The FCPA applies to issuers whose securities are traded on a U.S. stock exchange or over-the-counter market, business entities organized or based in the U.S., and foreign entities that act in the U.S. in furtherance of a corrupt payment, as well as the officers, directors and employees of such entities. It prohibits those entities and persons from giving anything of value to a foreign official to influence him or her in order to obtain or retain business.

The BNY Mellon situation is noteworthy for several reasons. BNY Mellon did not pay a "bribe" in the usual sense of that word. It offered internships, one of which was unpaid, not to foreign officials themselves (the sovereign wealth fund officers) but to their relatives. The SEC did not identify any specific business BNY Mellon secured as a result of providing the internships, but found that BNY retained and increased its existing business with the fund.
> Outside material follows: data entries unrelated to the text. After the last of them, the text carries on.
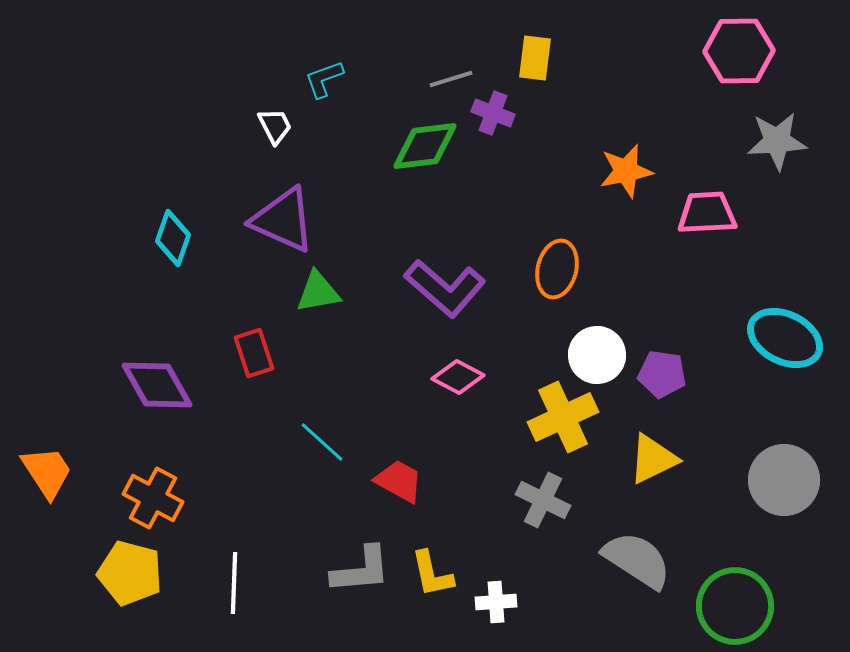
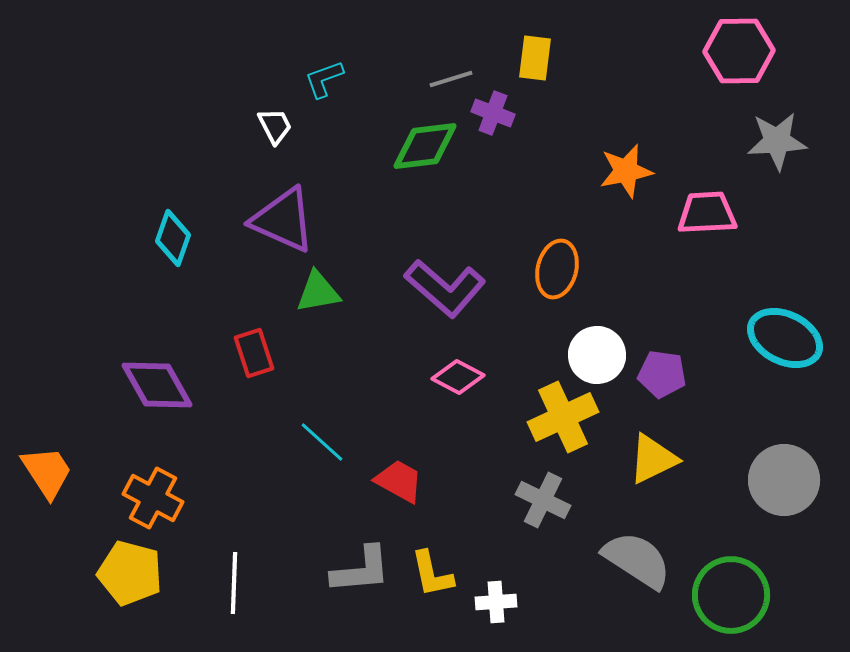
green circle: moved 4 px left, 11 px up
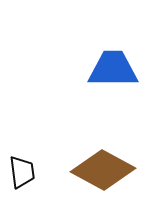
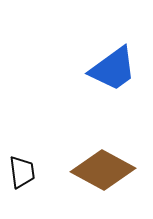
blue trapezoid: rotated 144 degrees clockwise
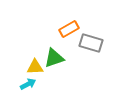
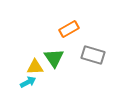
gray rectangle: moved 2 px right, 12 px down
green triangle: rotated 45 degrees counterclockwise
cyan arrow: moved 2 px up
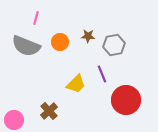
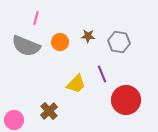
gray hexagon: moved 5 px right, 3 px up; rotated 20 degrees clockwise
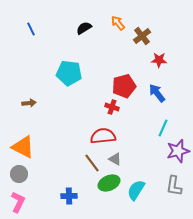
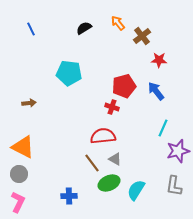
blue arrow: moved 1 px left, 2 px up
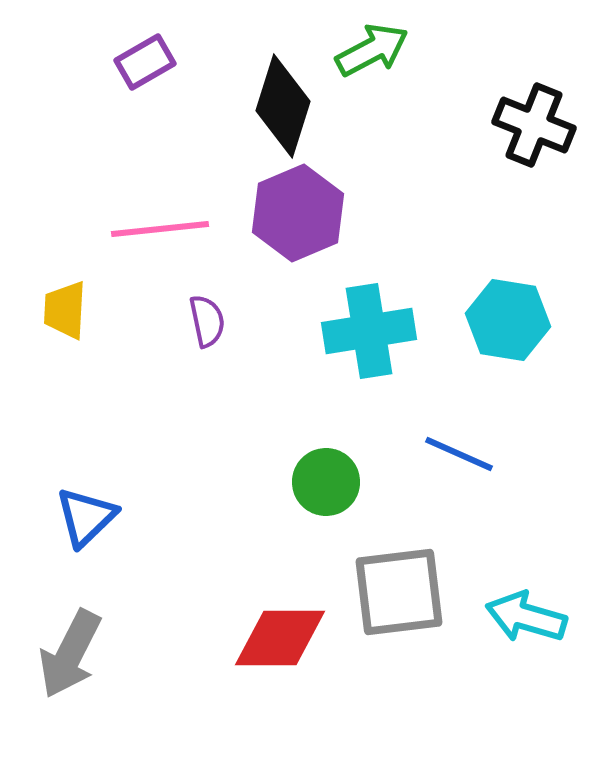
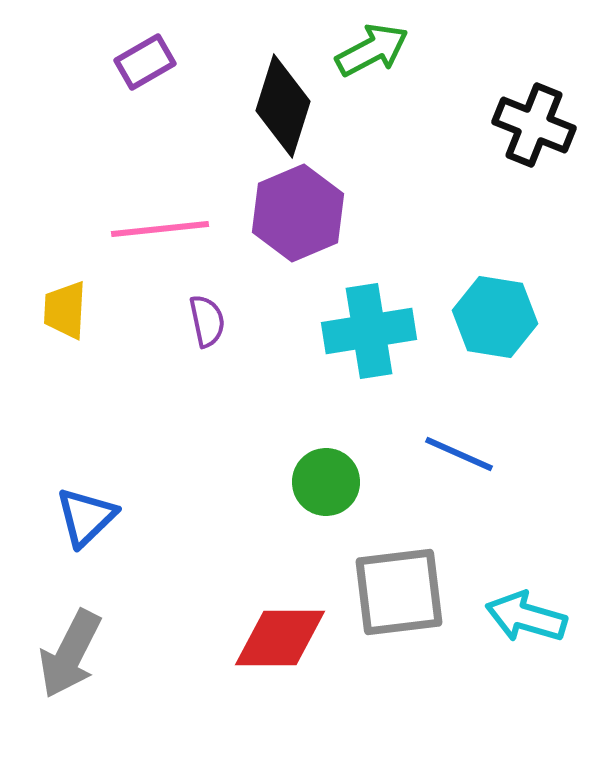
cyan hexagon: moved 13 px left, 3 px up
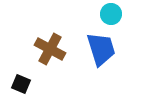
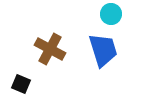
blue trapezoid: moved 2 px right, 1 px down
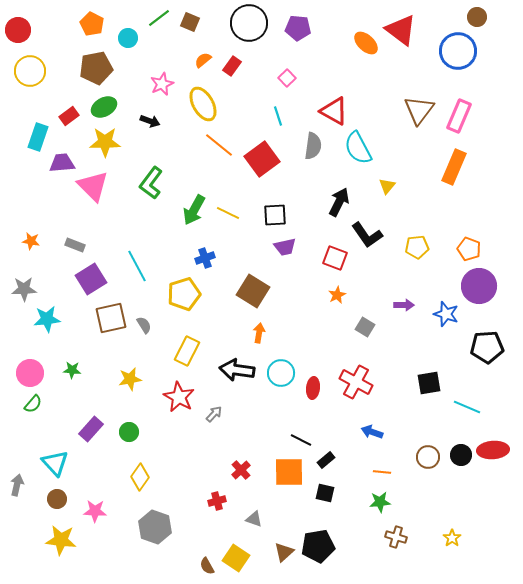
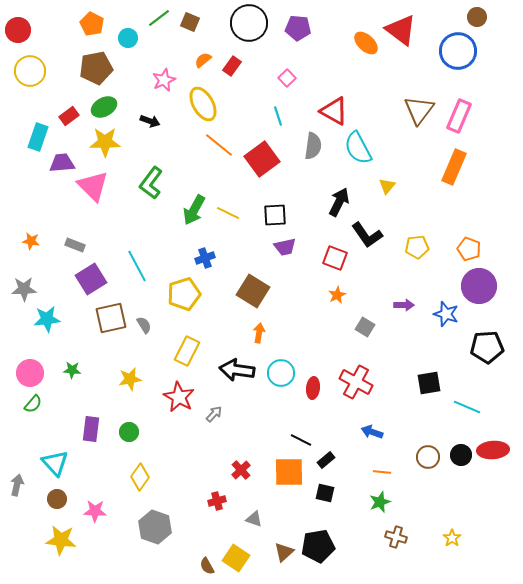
pink star at (162, 84): moved 2 px right, 4 px up
purple rectangle at (91, 429): rotated 35 degrees counterclockwise
green star at (380, 502): rotated 15 degrees counterclockwise
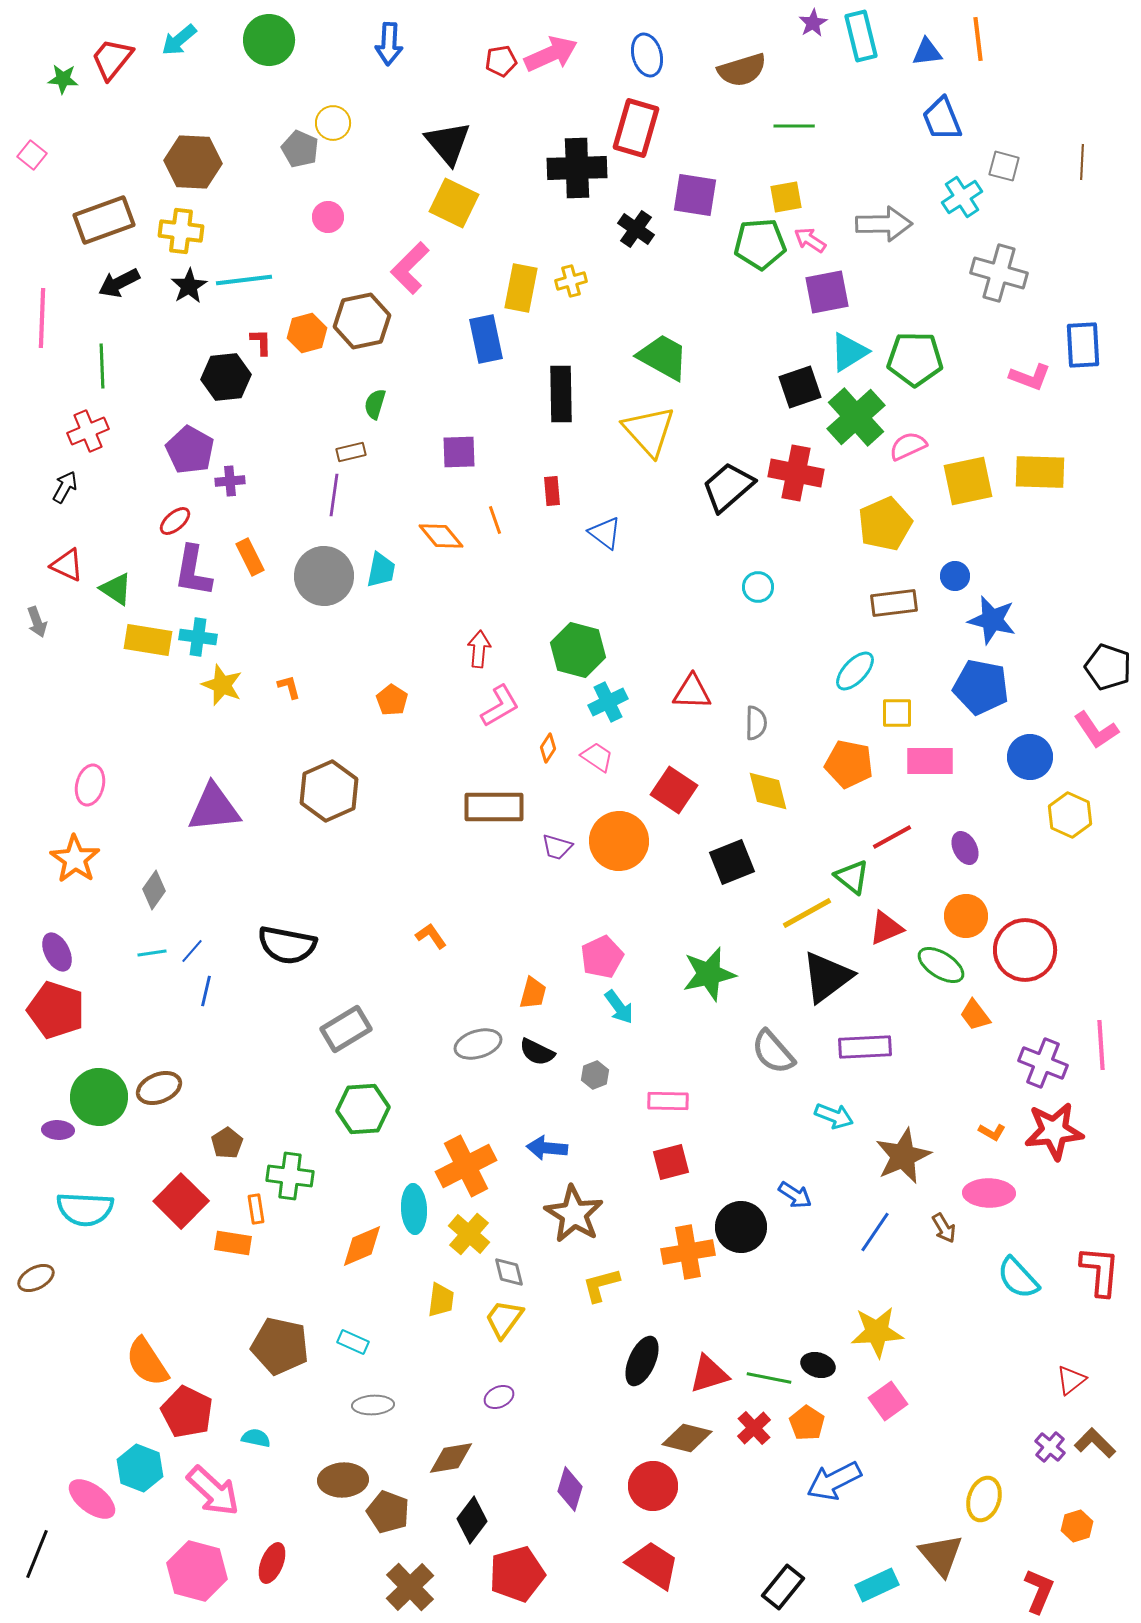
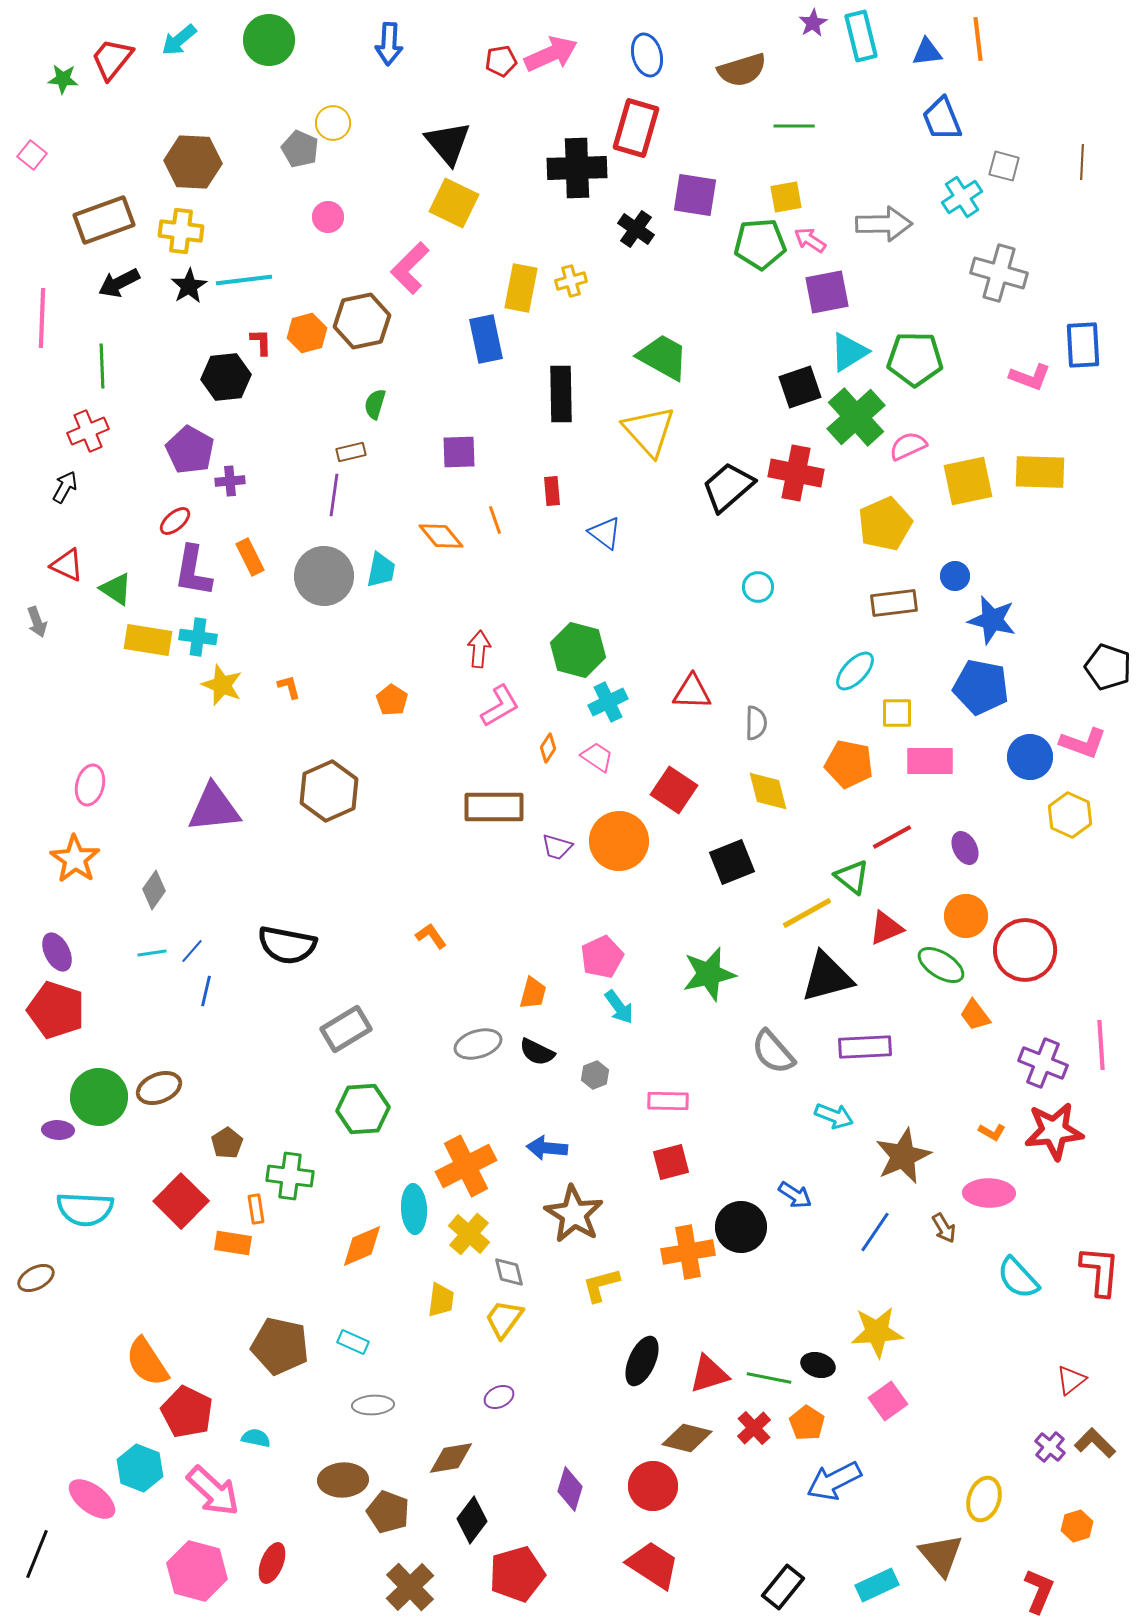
pink L-shape at (1096, 730): moved 13 px left, 13 px down; rotated 36 degrees counterclockwise
black triangle at (827, 977): rotated 22 degrees clockwise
In many ways, BNY Mellon’s conduct was not unusual as Wall Street firms regularly do favors to woo client business. In this case, however, the client was affiliated with a foreign government, the internships were provided outside BNY Mellon's established intern program, and e-mails among BNY Mellon employees suggested that the internships were a quid pro quo to assure continued business from the fund. For example, a BNY Mellon employee with primary responsibility for the asset management relationship with the foreign fund wrote, "I am working on an expensive 'favor' for [Official X] – an internship for his son and cousin (don’t mention to him as this is not official)." The SEC also concluded that the interns "were less than exemplary employees," observing that two were repeatedly absent and the third "wasn’t actually as hardworking" as expected.            

BNY Mellon had a code of conduct and specific FCPA policy that prohibited employees from providing money, gifts or anything of value to foreign officials. The SEC found, however, that BNY Mellon did not ensure that all employees received training for or understood the policy and that senior managers were able to approve hires requested by foreign officials with no mechanism to ensure that potential violations were reviewed by BNY Mellon’s legal or compliance departments.

Remedial steps BNY Mellon is required to take include amending its FCPA policy to address the hiring of foreign officials’ relatives; requiring that all employment and internship applications route through a centralized process; mandating that employees certify on an annual basis that they have not hired through a non-centralized process; and requiring all employment applicants to disclose relationships with government officials.